TASK STATEMENT: Skip the pictures and repeat each line of the data exactly.

[Dataset entries]

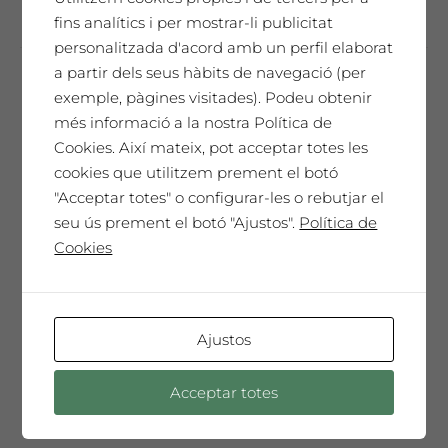
fins analítics i per mostrar-li publicitat
personalitzada d'acord amb un perfil elaborat
a partir dels seus hàbits de navegació (per
exemple, pàgines visitades). Podeu obtenir
Cristina Mejías
més informació a la nostra Política de
65,00
€
Cookies. Així mateix, pot acceptar totes les
cookies que utilitzem prement el botó
"Acceptar totes" o configurar-les o rebutjar el
seu ús prement el botó "Ajustos".
Política de
SAÓ EXPRESSIU 2021
Cookies
Un homenatge únic. El nostre millor vi,
cada any seleccionat i presentat en una
Edició de Col·leccionista amb l'etiqueta
Ajustos
dissenyada per l'artista convidat de
l'any. Només 150 ampolles màgnum. Un
Acceptar totes
vi especial, sorprenent, molt complex i
elegant que t'emocionarà ...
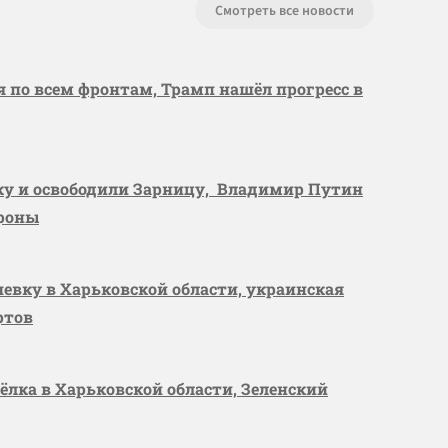
Смотреть все новости
я по всем фронтам, Трамп нашёл прогресс в
вку и освободили Зарницу, Владимир Путин
ороны
шевку в Харьковской области, украинская
ртов
сёлка в Харьковской области, Зеленский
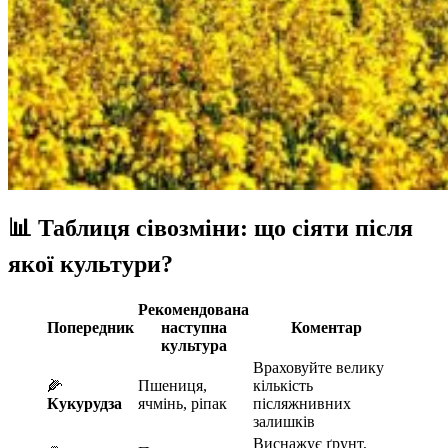
📊
Таблиця сівозміни: що сіяти після
якої культури?
Рекомендована
Попередник
наступна
Коментар
культура
Враховуйте велику
🌽
Пшениця,
кількість
Кукурудза
ячмінь, ріпак
післяжнивних
залишків
Виснажує ґрунт,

RESPONSE TO THE TASK:
fins analítics i per mostrar-li publicitat
personalitzada d'acord amb un perfil elaborat
a partir dels seus hàbits de navegació (per
exemple, pàgines visitades). Podeu obtenir
Cristina Mejías
més informació a la nostra Política de
65,00
€
Cookies. Així mateix, pot acceptar totes les
cookies que utilitzem prement el botó
"Acceptar totes" o configurar-les o rebutjar el
seu ús prement el botó "Ajustos".
Política de
SAÓ EXPRESSIU 2021
Cookies
Un homenatge únic. El nostre millor vi,
cada any seleccionat i presentat en una
Edició de Col·leccionista amb l'etiqueta
Ajustos
dissenyada per l'artista convidat de
l'any. Només 150 ampolles màgnum. Un
Acceptar totes
vi especial, sorprenent, molt complex i
elegant que t'emocionarà ...
Смотреть все новости
я по всем фронтам, Трамп нашёл прогресс в
вку и освободили Зарницу, Владимир Путин
ороны
шевку в Харьковской области, украинская
ртов
сёлка в Харьковской области, Зеленский
📊
Таблиця сівозміни: що сіяти після
якої культури?
Рекомендована
Попередник
наступна
Коментар
культура
Враховуйте велику
🌽
Пшениця,
кількість
Кукурудза
ячмінь, ріпак
післяжнивних
залишків
Виснажує ґрунт,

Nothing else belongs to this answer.